Here is a simple serializer example:

from flask import current_app

def plain_text_serializer(pid, record, code=200, headers=None, **kwargs):
    """Example of a custom serializer which just returns the record's title."""
    # create a response
    response = current_app.response_class()

    # set the returned data, which will just contain the title
    response.data = record['title']

    # set the return code in order to notify any error
    response.status_code = code

    # update headers
    response.headers['Content-Type'] = 'text/plain'
    if headers is not None:
        response.headers.extend(headers)
    return response

It is then possible to register this serializer for requestes of type text/plain. The result would look like this:

$ curl -H "Accept:text/plain" -XGET 'http://myinvenio.com/api/custom_records/custom_pid_1'
CERN new accelerator

Serializers not only enable to output records in a specific format but also to remove fields, add fields or do any other transformation before showing the record to the outside world.

Linking records:

Invenio provides tools to link records one to another.

We can extend our example by adding a “references” field which will contain a list of references to other records.

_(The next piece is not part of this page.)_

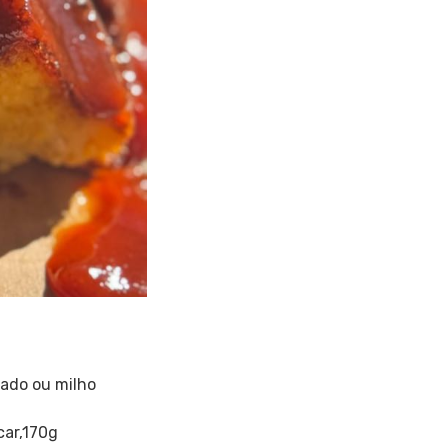
nado ou milho
car,170g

When creating a record the user would give this as input:

{
    "title": "CERN new accelerator",
    "description": "It now accelerates muffins.",
    "references": [
        {"$ref": "http://myinvenio.com/custom_records/custom_pid_1#/title" },
        {"$ref": "http://myinvenio.com/custom_records/custom_pid_42#/title" }
    ]
}

The pattern {"$ref": http://myinvenio.com/records/1#/title } is called a JSON reference. It enables to have a reference to another JSON object, or a field in it, with a URL just like $schema.

The corresponding JSON Schema would be:

{
    "title": "Custom record schema v1.0.0",
    "id": "http://localhost:5000/schemas/custom-record-v1.0.0.json",
    "$schema": "http://json-schema.org/draft-04/schema#",
    "type": "object",
    "properties": {
        "title": {
            "type": "string",
            "description": "Record title."
        },
        "description": {
            "type": "string",
            "description": "Description for record."
        },
        "references": {
            "type": "array",
            "items": {
                "type": "object"
            }
        },
        "custom_pid": {
            "type": "string"
        },
        "$schema": {
            "type": "string"
        }
    }
}

Invenio provide tools to dereference those JSON references and replace them with the referenced value. The output would then look like this:

$ curl -XGET 'http://myinvenio.com/api/custom_records/custom_pid_1'
{
    "created": "2017-03-16T14:53:42.126710+00:00",
    "links": {
    "self": "http://192.168.50.10/api/custom_records/custom_pid_1"
},
"metadata": {
    "$schema": "http://myinvenio.com/schema/custom_record/custom-record-v1.0.0.json",
    "custom_pid": "custom_pid_1",
    "title": "CERN new accelerator",
    "description": "It now accelerates muffins."
    "references": [
        "This is the title of record custom_pid_1",
        "This is the title of record custom_pid_42",
    ]
},
"updated": "2017-03-16T14:53:42.126725+00:00"
}

The dereferencing is done by the serializer. The database still contain the original JSON references.

This dereferencing is also done before the record is indexed in Elasticsearch. Thus the mapping would define the “references” field as a list of string (titles are of type string):

{
    "mappings": {
        "custom-record-v1.0.0": {
            "_all": {
                "analyzer": "english"
            },
            "properties": {
                "title": {
                    "type": "string",
                    "analyzer": "english"
                },
                "description": {
                    "type": "string",
                    "analyzer": "english"
                },
                "references": {
                    "type": "string"
                },
                "custom_pid": {
                    "type": "string",
                    "index": "not_analyzed"
                },
                "$schema": {
                    "type": "string",
                    "index": "not_analyzed"
                }
            }
        }
    }
}

Warning

The records containing the references need to be reindexed if the referenced records change.